Saved data entries:
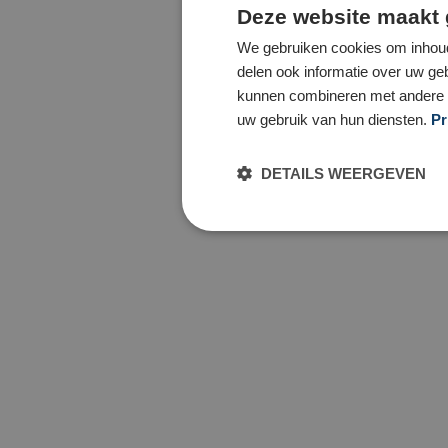
Deze website maakt 
We gebruiken cookies om inhoud
delen ook informatie over uw ge
kunnen combineren met andere in
uw gebruik van hun diensten.
Pr
DETAILS WEERGEVEN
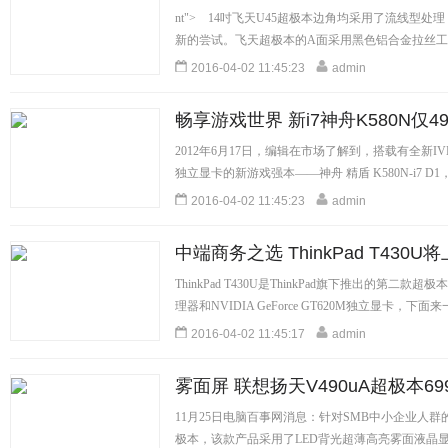
nt"> 14吋飞天U45超极本边角均采用了流线型
新的尝试。飞天超极本的A面采用黑色铝合金拉丝工艺
[详细]
2016-04-02 11:45:23
admin
畅享游戏世界 新i7神舟K580N仅49
2012年6月17日，编辑在市场了解到，搭载有全新IV
独立显卡的新游戏强本——神舟 精盾 K580N-i7 D1，
2016-04-02 11:45:23
admin
中端商务之选 ThinkPad T430U
ThinkPad T430U是ThinkPad旗下推出的第二款
理器和NVIDIA GeForce GT620M独立显卡，下
参考价格：即将上市...
[详细]
2016-04-02 11:45:17
admin
雾面屏 联想扬天V490uA超极本69
11月25日电脑百事网消息：针对SMB中小企业人
极本，该款产品采用了LED背光超薄高亮雾面液晶显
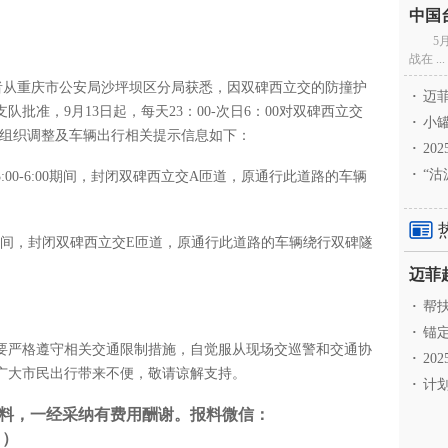
5
战在 ...
记者从重庆市公安局沙坪坝区分局获悉，因双碑西立交的防撞护
·
迈菲
批准，9月13日起，每天23：00-次日6：00对双碑西立交
·
小罐
通组织调整及车辆出行相关提示信息如下：
·
20
·
“沽
日23:00-6:00期间，封闭双碑西立交A匝道，原通行此道路的车辆
0-6:00期间，封闭双碑西立交E匝道，原通行此道路的车辆绕行双碑隧
·
帮扶
·
锚定
要严格遵守相关交通限制措施，自觉服从现场交巡警和交通协
·
20
广大市民出行带来不便，敬请谅解支持。
·
计划
料，一经采纳有费用酬谢。报料微信：
。）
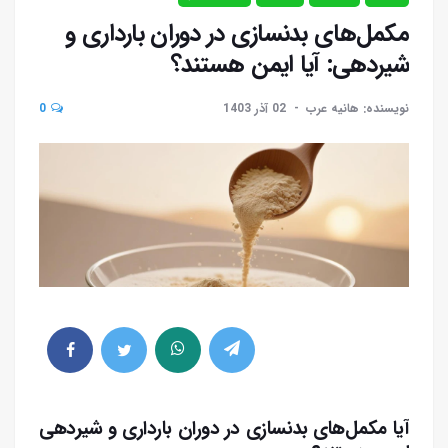
مکمل‌های بدنسازی در دوران بارداری و
شیردهی: آیا ایمن هستند؟
نویسنده: هانیه عرب
02 آذر 1403
0
آیا مکمل‌های بدنسازی در دوران بارداری و شیردهی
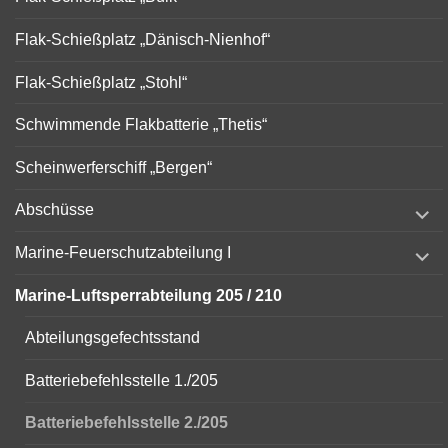
Flak-Schießplatz „Dänisch-Nienhof“
Flak-Schießplatz „Stohl“
Schwimmende Flakbatterie „Thetis“
Scheinwerferschiff „Bergen“
expand
Abschüsse
child
menu
expand
Marine-Feuerschutzabteilung I
child
menu
Marine-Luftsperrabteilung 205 / 210
Abteilungsgefechtsstand
Batteriebefehlsstelle 1./205
Batteriebefehlsstelle 2./205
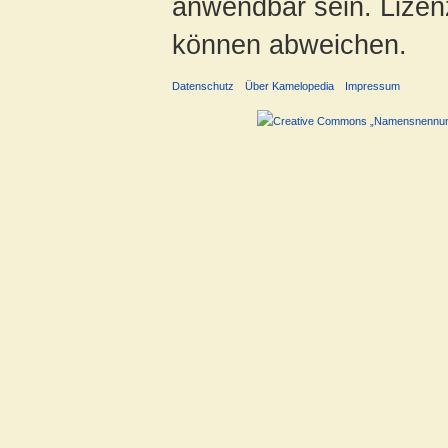
anwendbar sein. Lizenz
können abweichen.
Datenschutz
Über Kamelopedia
Impressum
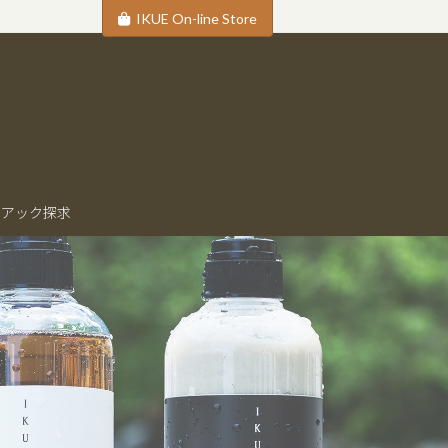
IKUE On-line Store
ニアック探求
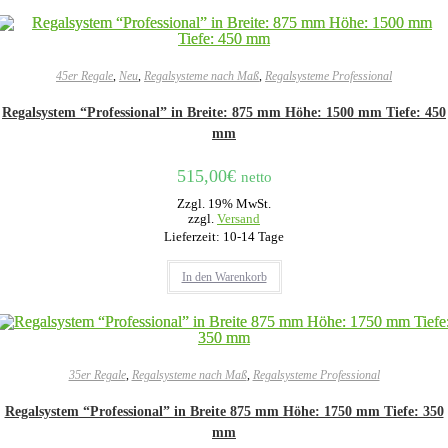
45er Regale
,
Neu
,
Regalsysteme nach Maß
,
Regalsysteme Professional
Regalsystem “Professional” in Breite: 875 mm Höhe: 1500 mm Tiefe: 450
mm
515,00
€
netto
Zzgl. 19% MwSt.
zzgl.
Versand
Lieferzeit: 10-14 Tage
In den Warenkorb
35er Regale
,
Regalsysteme nach Maß
,
Regalsysteme Professional
Regalsystem “Professional” in Breite 875 mm Höhe: 1750 mm Tiefe: 350
mm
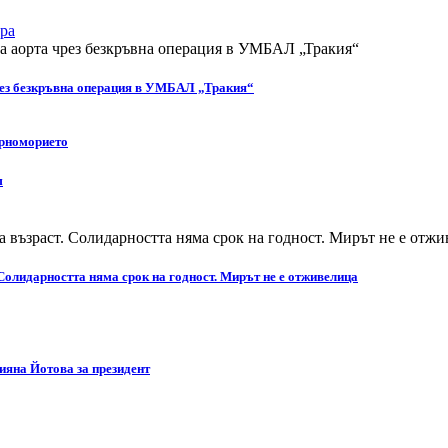
ра
чрез безкръвна операция в УМБАЛ „Тракия“
ерноморието
м
Солидарността няма срок на годност. Мирът не е отживелица
яна Йотова за президент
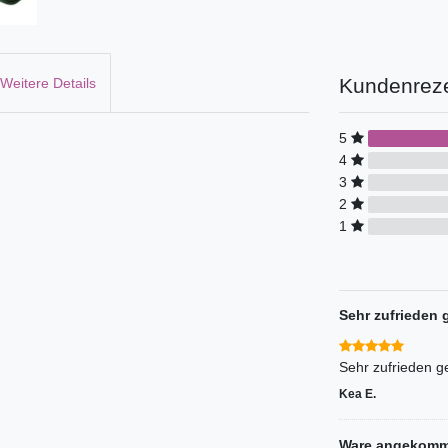
Kundenrez
Weitere Details
5
4
3
2
1
Sehr zufrieden 
Sehr zufrieden g
Kea E.
Ware angekommen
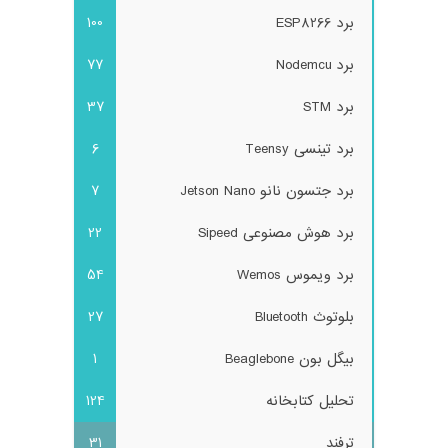
برد ESP8266
100
برد Nodemcu
77
برد STM
37
برد تینسی Teensy
6
برد جتسون نانو Jetson Nano
7
برد هوش مصنوعی Sipeed
22
برد ویموس Wemos
54
بلوتوث Bluetooth
27
بیگل بون Beaglebone
1
تحلیل کتابخانه
124
ترفند
31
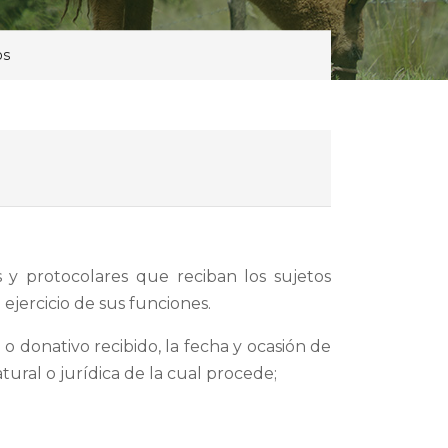
os
s y protocolares que reciban los sujetos
 ejercicio de sus funciones.
 o donativo recibido, la fecha y ocasión de
tural o jurídica de la cual procede;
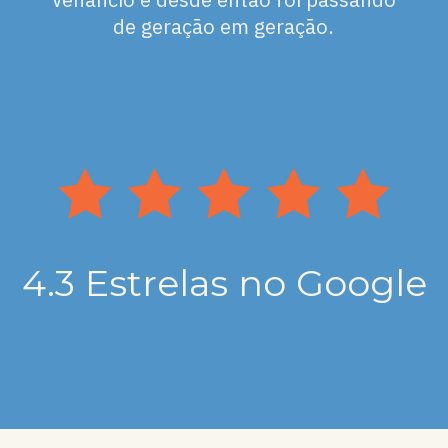
de geração em geração.
4.3 Estrelas no Google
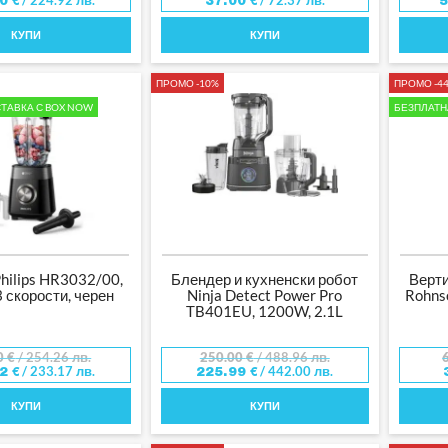
/ 224.92 лв.
/ 72.37 лв.
00
€
37.00
€
КУПИ
КУПИ
ПРОМО -10%
ПРОМО -4
ТАВКА С BOX NOW
БЕЗПЛАТН
hilips HR3032/00,
Блендер и кухненски робот
Верт
 скорости, черен
Ninja Detect Power Pro
Rohns
TB401EU, 1200W, 2.1L
0
€
/ 254.26 лв.
250.00
€
/ 488.96 лв.
/ 233.17 лв.
/ 442.00 лв.
22
€
225.99
€
КУПИ
КУПИ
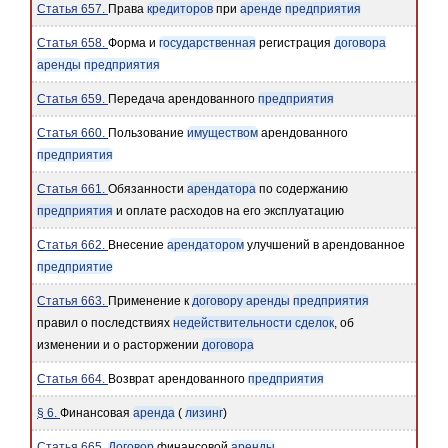
Статья 657.
Права
кредиторов
при
аренде
предприятия
Статья 658.
Форма и
государственная
регистрация
договора
аренды
предприятия
Статья 659.
Передача арендованного
предприятия
Статья 660.
Пользование
имуществом
арендованного
предприятия
Статья 661.
Обязанности
арендатора
по содержанию
предприятия
и оплате расходов на его эксплуатацию
Статья 662.
Внесение
арендатором
улучшений в арендованное
предприятие
Статья 663.
Применение к
договору аренды
предприятия
правил о последствиях
недействительности сделок
, об
изменении и о расторжении
договора
Статья 664.
Возврат арендованного
предприятия
§ 6.
Финансовая
аренда
(
лизинг
)
Статья 665.
Договор
финансовой
аренды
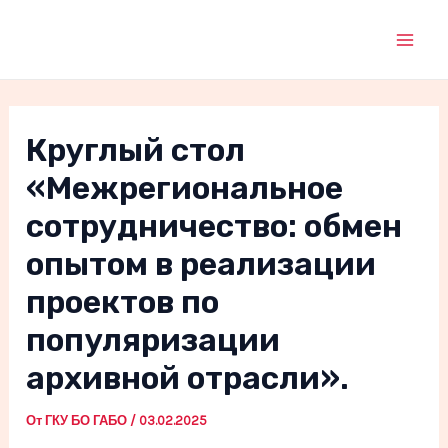
Перейти
к
Mai
содержимому
Men
Круглый стол
«Межрегиональное
сотрудничество: обмен
опытом в реализации
проектов по
популяризации
архивной отрасли».
От
ГКУ БО ГАБО
/
03.02.2025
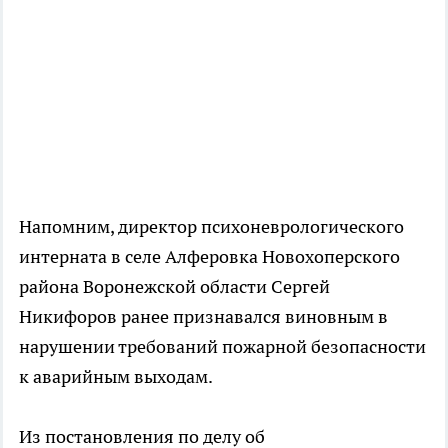
Напомним, директор психоневрологического
интерната в селе Алферовка Новохоперского
района Воронежской области Сергей
Никифоров ранее признавался виновным в
нарушении требований пожарной безопасности
к аварийным выходам.
Из постановления по делу об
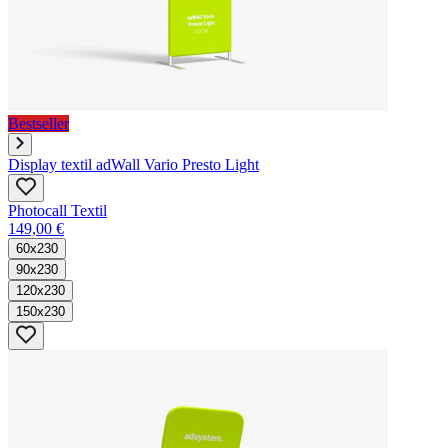
Bestseller
Display textil adWall Vario Presto Light
Photocall Textil
149,00 €
60x230
90x230
120x230
150x230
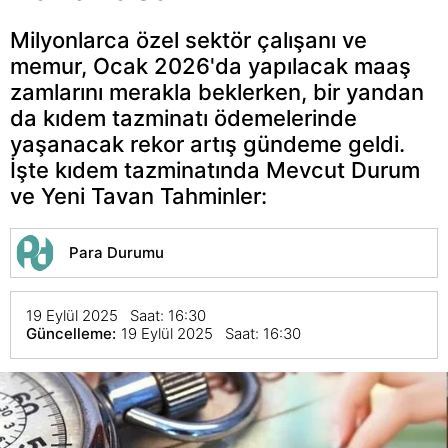
Milyonlarca özel sektör çalışanı ve
memur, Ocak 2026'da yapılacak maaş
zamlarını merakla beklerken, bir yandan
da kıdem tazminatı ödemelerinde
yaşanacak rekor artış gündeme geldi.
İşte kıdem tazminatında Mevcut Durum
ve Yeni Tavan Tahminler:
Para Durumu
19 Eylül 2025 Saat: 16:30
Güncelleme:
19 Eylül 2025 Saat: 16:30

[TRY IT] Only a number is wanted: how many lines above include "بارداری"?

[SOLVED PROBLEM] 2